DESCRIPTION OF THE TASK
Every line of the entries below from the one containing "2024-es cikkek (264, 93)" to the one containing "Order Online (563, 1489)", both ends included, must be written out exactly. No other line belongs in the answer.

LISTED RECORDS below:

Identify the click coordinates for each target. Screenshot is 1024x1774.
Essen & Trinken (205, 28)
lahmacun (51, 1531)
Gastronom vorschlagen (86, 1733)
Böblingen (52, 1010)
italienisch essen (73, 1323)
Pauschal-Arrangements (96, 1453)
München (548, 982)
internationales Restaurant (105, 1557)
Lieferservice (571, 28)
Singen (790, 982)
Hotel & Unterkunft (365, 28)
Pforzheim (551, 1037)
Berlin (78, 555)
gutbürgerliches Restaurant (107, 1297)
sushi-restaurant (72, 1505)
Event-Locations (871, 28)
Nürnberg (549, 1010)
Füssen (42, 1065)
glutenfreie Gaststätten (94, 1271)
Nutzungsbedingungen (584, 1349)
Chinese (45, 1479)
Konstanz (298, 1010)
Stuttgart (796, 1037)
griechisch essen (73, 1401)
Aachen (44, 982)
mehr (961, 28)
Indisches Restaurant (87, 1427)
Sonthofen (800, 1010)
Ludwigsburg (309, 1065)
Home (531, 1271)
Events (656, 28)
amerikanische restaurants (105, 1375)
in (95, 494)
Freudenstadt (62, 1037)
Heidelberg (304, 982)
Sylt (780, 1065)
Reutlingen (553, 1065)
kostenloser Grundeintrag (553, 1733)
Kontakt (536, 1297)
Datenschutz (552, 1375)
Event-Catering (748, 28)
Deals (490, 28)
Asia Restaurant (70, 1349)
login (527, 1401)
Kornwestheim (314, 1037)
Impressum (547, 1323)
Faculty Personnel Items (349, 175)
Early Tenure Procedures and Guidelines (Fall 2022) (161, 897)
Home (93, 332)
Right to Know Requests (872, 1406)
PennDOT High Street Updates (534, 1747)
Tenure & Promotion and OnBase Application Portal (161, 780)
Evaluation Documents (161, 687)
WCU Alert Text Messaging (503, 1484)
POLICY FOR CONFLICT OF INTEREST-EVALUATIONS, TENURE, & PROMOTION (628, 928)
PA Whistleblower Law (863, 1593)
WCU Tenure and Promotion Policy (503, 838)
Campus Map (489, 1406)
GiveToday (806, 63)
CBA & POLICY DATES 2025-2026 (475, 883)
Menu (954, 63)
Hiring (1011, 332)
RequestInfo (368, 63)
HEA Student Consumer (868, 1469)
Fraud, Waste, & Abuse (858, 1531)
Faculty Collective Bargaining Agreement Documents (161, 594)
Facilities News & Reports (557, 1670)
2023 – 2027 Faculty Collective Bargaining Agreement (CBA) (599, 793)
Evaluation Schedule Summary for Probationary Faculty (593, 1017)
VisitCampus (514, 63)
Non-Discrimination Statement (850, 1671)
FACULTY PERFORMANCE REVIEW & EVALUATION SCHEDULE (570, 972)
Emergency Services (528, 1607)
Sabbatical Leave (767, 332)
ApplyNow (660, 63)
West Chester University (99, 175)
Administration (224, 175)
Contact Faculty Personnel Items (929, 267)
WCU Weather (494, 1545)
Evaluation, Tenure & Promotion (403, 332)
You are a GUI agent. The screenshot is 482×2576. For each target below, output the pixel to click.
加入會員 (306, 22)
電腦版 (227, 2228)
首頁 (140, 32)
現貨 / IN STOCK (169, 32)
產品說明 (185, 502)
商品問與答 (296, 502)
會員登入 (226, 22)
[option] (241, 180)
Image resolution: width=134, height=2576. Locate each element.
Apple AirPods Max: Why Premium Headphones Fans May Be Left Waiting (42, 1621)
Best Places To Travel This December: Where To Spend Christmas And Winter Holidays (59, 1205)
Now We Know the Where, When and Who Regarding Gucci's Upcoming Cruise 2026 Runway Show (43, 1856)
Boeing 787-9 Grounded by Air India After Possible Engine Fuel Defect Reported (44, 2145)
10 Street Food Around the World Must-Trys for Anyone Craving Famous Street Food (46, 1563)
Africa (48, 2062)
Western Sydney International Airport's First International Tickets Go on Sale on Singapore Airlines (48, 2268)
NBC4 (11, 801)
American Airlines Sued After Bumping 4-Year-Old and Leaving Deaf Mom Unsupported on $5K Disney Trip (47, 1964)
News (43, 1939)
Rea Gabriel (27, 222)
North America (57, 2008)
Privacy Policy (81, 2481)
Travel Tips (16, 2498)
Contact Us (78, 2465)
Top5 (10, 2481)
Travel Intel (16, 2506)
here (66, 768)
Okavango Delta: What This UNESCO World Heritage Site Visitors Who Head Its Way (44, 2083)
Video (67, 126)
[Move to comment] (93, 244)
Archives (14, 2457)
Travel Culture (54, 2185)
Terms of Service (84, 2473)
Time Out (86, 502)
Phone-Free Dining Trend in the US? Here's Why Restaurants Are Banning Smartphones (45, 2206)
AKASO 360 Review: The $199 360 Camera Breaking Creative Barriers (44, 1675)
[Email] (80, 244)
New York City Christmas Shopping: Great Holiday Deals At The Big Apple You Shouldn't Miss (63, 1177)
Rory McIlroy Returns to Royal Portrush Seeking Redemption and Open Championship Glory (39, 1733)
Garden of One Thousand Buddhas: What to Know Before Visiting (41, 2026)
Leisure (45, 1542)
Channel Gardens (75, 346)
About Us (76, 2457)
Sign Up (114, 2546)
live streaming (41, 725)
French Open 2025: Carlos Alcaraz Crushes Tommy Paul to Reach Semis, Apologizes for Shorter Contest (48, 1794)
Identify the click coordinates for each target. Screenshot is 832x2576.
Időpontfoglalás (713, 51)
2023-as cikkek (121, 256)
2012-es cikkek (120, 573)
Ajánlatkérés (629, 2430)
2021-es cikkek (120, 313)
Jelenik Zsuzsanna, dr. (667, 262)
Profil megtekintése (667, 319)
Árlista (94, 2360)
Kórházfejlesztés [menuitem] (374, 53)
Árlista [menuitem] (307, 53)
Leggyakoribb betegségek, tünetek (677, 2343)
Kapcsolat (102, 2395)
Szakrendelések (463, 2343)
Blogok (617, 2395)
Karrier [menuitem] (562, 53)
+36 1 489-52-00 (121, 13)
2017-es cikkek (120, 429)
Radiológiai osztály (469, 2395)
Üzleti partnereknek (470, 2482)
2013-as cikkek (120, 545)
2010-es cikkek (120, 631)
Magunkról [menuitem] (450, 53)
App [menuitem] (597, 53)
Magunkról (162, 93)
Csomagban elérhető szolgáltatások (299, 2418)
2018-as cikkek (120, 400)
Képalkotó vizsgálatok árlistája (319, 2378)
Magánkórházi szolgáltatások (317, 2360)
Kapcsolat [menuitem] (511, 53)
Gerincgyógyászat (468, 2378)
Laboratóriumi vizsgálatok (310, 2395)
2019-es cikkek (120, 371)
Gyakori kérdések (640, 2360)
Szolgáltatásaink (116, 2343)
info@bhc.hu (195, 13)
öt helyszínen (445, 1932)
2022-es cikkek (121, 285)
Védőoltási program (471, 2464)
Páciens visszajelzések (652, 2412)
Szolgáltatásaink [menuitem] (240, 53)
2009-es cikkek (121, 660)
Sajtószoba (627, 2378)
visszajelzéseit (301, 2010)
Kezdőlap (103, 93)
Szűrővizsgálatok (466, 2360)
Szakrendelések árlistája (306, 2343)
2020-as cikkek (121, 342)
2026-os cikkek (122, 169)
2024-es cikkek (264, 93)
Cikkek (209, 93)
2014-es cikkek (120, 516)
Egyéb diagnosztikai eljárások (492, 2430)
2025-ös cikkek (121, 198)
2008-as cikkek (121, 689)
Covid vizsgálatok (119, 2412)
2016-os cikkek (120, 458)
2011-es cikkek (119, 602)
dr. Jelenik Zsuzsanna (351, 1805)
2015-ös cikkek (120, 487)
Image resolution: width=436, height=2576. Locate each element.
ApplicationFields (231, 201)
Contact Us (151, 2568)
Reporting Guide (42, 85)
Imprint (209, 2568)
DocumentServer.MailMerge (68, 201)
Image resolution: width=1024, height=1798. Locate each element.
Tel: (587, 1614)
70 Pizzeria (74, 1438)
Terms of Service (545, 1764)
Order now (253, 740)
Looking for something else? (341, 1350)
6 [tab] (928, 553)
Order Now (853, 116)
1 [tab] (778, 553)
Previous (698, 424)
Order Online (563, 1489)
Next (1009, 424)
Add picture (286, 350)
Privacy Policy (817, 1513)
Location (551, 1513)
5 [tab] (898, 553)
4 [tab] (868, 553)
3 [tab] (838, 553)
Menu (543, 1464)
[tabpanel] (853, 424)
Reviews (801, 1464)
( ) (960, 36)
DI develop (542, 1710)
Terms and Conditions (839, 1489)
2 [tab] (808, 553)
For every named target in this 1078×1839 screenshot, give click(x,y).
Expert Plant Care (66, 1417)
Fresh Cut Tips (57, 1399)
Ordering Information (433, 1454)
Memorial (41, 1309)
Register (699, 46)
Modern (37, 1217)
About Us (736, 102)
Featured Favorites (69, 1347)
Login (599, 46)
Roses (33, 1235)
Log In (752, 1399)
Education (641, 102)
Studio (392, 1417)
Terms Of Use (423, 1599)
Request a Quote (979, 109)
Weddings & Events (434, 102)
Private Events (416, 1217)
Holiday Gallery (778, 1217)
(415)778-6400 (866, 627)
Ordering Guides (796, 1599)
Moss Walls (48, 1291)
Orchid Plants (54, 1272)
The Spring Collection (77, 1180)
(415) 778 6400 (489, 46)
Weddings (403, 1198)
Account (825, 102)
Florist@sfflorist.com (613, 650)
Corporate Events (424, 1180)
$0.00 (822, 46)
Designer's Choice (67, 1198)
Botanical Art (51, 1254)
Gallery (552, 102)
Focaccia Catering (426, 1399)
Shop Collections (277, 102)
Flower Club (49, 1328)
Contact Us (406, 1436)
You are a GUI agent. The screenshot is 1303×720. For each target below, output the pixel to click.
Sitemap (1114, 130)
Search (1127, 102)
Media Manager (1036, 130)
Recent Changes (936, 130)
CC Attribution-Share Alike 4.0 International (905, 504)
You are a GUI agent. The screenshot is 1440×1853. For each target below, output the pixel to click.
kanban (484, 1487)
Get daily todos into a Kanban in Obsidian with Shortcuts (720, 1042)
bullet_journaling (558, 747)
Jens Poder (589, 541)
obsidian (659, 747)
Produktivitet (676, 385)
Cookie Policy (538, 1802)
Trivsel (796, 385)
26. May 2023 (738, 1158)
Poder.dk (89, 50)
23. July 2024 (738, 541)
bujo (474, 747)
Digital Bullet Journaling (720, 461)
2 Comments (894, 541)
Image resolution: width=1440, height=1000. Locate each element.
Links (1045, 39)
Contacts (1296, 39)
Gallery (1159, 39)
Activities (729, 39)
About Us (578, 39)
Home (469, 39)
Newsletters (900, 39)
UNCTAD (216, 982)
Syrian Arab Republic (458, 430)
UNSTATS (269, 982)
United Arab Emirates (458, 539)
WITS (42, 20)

End of LISTED RECORDS.

ANSWER
2024-es cikkek (264, 93)
Cikkek (209, 93)
2014-es cikkek (120, 516)
Egyéb diagnosztikai eljárások (492, 2430)
2025-ös cikkek (121, 198)
2008-as cikkek (121, 689)
Covid vizsgálatok (119, 2412)
2016-os cikkek (120, 458)
2011-es cikkek (119, 602)
dr. Jelenik Zsuzsanna (351, 1805)
2015-ös cikkek (120, 487)
Image resolution: width=436, height=2576. Locate each element.
ApplicationFields (231, 201)
Contact Us (151, 2568)
Reporting Guide (42, 85)
Imprint (209, 2568)
DocumentServer.MailMerge (68, 201)
Image resolution: width=1024, height=1798. Locate each element.
Tel: (587, 1614)
70 Pizzeria (74, 1438)
Terms of Service (545, 1764)
Order now (253, 740)
Looking for something else? (341, 1350)
6 [tab] (928, 553)
Order Now (853, 116)
1 [tab] (778, 553)
Previous (698, 424)
Order Online (563, 1489)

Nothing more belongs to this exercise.